- WORK REQUIRED
Give the data again in full, exactly as written below.

DATA TO USE START

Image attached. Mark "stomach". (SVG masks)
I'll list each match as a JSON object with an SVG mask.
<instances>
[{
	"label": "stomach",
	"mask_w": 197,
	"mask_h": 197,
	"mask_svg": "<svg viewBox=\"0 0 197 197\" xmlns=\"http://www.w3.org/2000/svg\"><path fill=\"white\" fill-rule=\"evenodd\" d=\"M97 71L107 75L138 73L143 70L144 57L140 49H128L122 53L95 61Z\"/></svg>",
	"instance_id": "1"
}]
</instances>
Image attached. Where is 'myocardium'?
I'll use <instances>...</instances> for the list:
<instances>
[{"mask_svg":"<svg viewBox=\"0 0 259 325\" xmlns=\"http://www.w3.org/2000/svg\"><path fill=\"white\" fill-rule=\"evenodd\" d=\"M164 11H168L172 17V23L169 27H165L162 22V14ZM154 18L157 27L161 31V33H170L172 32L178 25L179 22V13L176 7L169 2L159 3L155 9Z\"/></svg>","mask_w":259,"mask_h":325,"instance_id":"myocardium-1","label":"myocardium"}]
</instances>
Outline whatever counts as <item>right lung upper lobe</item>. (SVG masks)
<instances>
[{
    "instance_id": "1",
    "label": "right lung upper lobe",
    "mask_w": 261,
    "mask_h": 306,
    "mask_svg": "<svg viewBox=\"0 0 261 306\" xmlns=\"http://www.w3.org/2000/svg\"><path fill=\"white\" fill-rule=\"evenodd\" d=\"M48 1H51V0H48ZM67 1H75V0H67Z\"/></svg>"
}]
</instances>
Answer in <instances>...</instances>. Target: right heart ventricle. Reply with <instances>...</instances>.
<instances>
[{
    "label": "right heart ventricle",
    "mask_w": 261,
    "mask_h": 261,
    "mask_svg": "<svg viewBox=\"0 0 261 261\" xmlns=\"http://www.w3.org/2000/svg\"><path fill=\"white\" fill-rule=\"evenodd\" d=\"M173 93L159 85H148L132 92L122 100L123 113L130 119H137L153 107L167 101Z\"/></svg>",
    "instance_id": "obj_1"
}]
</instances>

DATA TO USE END

- TASK SOLUTION
Image attached. Mark "stomach". (SVG masks)
I'll list each match as a JSON object with an SVG mask.
<instances>
[{
	"label": "stomach",
	"mask_w": 197,
	"mask_h": 197,
	"mask_svg": "<svg viewBox=\"0 0 197 197\" xmlns=\"http://www.w3.org/2000/svg\"><path fill=\"white\" fill-rule=\"evenodd\" d=\"M97 71L107 75L138 73L143 70L144 57L140 49H128L122 53L95 61Z\"/></svg>",
	"instance_id": "1"
}]
</instances>
Image attached. Where is 'myocardium'?
I'll use <instances>...</instances> for the list:
<instances>
[{"mask_svg":"<svg viewBox=\"0 0 259 325\" xmlns=\"http://www.w3.org/2000/svg\"><path fill=\"white\" fill-rule=\"evenodd\" d=\"M164 11H168L172 17V23L169 27H165L162 22V14ZM154 18L157 27L161 31V33H170L172 32L178 25L179 22V13L176 7L169 2L159 3L155 9Z\"/></svg>","mask_w":259,"mask_h":325,"instance_id":"myocardium-1","label":"myocardium"}]
</instances>
Outline whatever counts as <item>right lung upper lobe</item>. (SVG masks)
<instances>
[{
    "instance_id": "1",
    "label": "right lung upper lobe",
    "mask_w": 261,
    "mask_h": 306,
    "mask_svg": "<svg viewBox=\"0 0 261 306\" xmlns=\"http://www.w3.org/2000/svg\"><path fill=\"white\" fill-rule=\"evenodd\" d=\"M48 1H51V0H48ZM67 1H75V0H67Z\"/></svg>"
}]
</instances>
Answer in <instances>...</instances>. Target: right heart ventricle. Reply with <instances>...</instances>.
<instances>
[{
    "label": "right heart ventricle",
    "mask_w": 261,
    "mask_h": 261,
    "mask_svg": "<svg viewBox=\"0 0 261 261\" xmlns=\"http://www.w3.org/2000/svg\"><path fill=\"white\" fill-rule=\"evenodd\" d=\"M173 93L159 85H148L132 92L122 100L123 113L130 119H137L153 107L167 101Z\"/></svg>",
    "instance_id": "obj_1"
}]
</instances>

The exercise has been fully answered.